Patrick Freyne, 15 Apr 2009

“People are always trying to find benchmarks,” says David Kitt. “Making records breaks your life up into these convenient two-year sections, and when a new record comes along journalists need you to explain what’s changed since the last one, but that’s not always really that representative of what’s really going on. And often when I think about interviews a few days later I realise that I’d give totally different answers in retrospect.”
So with that caveat, it’s benchmark time. For the past two and half years David Kitt’s been living alone, working through the night and putting in 80-hour weeks into his music in a flat/studio somewhere along Dublin’s grand canal. As the label infrastructure that sustained him for the first part of his career fell apart, and the bills accumulated in the hall, he rediscovered his musical mojo, churned out two songs a day and released The Nightsaver, the first of two albums he plans to release in 2009. And it is, as we journalists say, a return to form, with beautiful home production, and some genuine, sincere, uncontrived gems.
“You know when you’re 17 and find the three other freaks in the town and you sit around drinking cans listening to indie music?” he asks. “Well, there’s been a healthy kind of gang of misfits around me in the last couple of years, and that’s helped me make more sense of myself, how I fit into living in Dublin, and why I do what I do.
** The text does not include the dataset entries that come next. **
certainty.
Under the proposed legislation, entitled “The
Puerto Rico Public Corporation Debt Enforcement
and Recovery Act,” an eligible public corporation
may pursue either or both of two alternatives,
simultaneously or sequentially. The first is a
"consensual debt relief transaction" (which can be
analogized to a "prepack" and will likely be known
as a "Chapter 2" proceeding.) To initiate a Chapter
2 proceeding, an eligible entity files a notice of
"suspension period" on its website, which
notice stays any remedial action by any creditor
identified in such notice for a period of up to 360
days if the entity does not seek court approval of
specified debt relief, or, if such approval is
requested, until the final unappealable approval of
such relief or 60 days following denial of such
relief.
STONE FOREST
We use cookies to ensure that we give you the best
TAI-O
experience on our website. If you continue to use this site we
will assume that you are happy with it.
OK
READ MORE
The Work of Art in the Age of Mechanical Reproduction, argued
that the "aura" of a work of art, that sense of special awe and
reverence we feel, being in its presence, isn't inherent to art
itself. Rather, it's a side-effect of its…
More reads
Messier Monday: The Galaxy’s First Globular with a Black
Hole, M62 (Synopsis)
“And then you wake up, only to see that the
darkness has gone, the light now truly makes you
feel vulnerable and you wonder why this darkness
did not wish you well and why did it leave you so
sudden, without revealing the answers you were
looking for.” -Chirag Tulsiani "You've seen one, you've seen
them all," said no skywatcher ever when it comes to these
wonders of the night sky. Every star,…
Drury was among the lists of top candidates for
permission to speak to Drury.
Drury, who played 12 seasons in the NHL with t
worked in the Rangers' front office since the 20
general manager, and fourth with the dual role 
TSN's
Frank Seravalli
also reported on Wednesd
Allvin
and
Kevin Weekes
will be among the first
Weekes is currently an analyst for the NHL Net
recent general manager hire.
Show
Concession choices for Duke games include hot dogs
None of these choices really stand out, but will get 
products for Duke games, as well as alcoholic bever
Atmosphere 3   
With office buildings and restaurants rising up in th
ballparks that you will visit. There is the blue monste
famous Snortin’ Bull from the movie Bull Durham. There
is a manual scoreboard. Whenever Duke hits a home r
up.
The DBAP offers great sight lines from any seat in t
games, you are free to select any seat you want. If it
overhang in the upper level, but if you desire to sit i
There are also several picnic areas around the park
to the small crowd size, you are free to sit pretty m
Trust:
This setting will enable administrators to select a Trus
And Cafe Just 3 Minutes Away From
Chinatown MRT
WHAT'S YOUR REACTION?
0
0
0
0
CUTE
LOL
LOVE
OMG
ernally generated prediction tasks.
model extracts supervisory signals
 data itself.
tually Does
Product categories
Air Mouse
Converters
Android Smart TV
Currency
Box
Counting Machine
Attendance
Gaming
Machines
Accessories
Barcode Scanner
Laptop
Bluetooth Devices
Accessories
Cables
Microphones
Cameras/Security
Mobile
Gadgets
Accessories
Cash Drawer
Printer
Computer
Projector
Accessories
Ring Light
From the music-making end of things, I felt like I’d found a way of taking everything that influenced me and distilling it down into one thing, as opposed to trying to make each record in a certain style. I really felt that that was something very, very simple that I’d lost for a while. I really want to get the records out there and share the music that’s important to me, but there’s still songs coming every day... two a day almost. I’ve never experienced anything like it before. And after all that, two different records started taking shape. One was this record and the other was the Spilly Walker one.”